Necessary P C, Andersen T T, Ebner K E
Mol Cell Endocrinol. 1985 Mar;39(3):247-54. doi: 10.1016/0303-7207(85)90068-1.
The disulfide bonds of two lactogenic hormones, ovine prolactin (oPRL) and human growth hormone (hGH), were reduced with dithiothreitol under denaturing conditions and alkylated with iodoacetic acid. The modified hormones were assayed for their ability to bind the plasma membrane-bound receptor for lactogenic hormone found in the rabbit mammary gland. S-Carboxymethylated ovine prolactin (SCM-oPRL) with all six cysteine residues modified had a nearly 300-fold decrease in binding as compared to native oPRL in a competitive binding assay using [125I]ovine prolactin. The S-carboxymethylated human growth hormone (SCM-hGH) had all four of its cysteine residues modified. It showed only a slightly reduced ability to bind the rabbit mammary gland prolactin receptor in a competitive binding assay with [125I]ovine prolactin. The two modified hormones were assayed for their ability to stimulate proliferation of the lactogen-dependent Nb 2 lymphoma cell line. SCM-oPRL required concentrations greater than 1 X 10(5) that of native oPRL to stimulate 50% of the maximum cell growth. SCM-hGH retained a significant amount of its ability to stimulate the Nb 2 lymphoma cells.

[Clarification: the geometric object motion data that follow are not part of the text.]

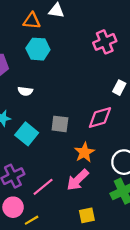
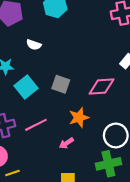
pink arrow: (78, 180) -> (66, 143), size x0.6
pink line: (43, 187) -> (36, 125), moved

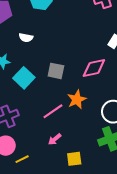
pink line: (36, 125) -> (53, 111), moved
pink arrow: (66, 143) -> (55, 139), moved

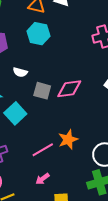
pink diamond: (94, 68) -> (69, 89), moved
gray square: (56, 71) -> (42, 91), moved

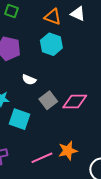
gray square: (42, 91) -> (48, 100), turned 30
cyan square: (15, 113) -> (20, 119), turned -35

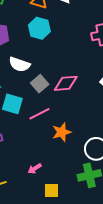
white semicircle: (29, 80) -> (19, 64), size x1.5
pink line: (42, 158) -> (39, 114), moved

在变性条件下,用二硫苏糖醇还原两种催乳激素,即绵羊催乳素(oPRL)和人生长激素(hGH)的二硫键,并用碘乙酸进行烷基化。检测修饰后的激素与兔乳腺中发现的催乳激素的质膜结合受体结合的能力。在使用[125I]绵羊催乳素的竞争性结合试验中,与天然oPRL相比,所有六个半胱氨酸残基均被修饰的S-羧甲基化绵羊催乳素(SCM-oPRL)的结合能力下降了近300倍。S-羧甲基化人生长激素(SCM-hGH)的四个半胱氨酸残基均被修饰。在使用[125I]绵羊催乳素的竞争性结合试验中,它与兔乳腺催乳素受体结合的能力仅略有下降。检测这两种修饰后的激素刺激催乳素依赖性Nb 2淋巴瘤细胞系增殖的能力。SCM-oPRL刺激50%最大细胞生长所需的浓度比天然oPRL高1×10(5)倍以上。SCM-hGH仍保留大量刺激Nb 2淋巴瘤细胞的能力。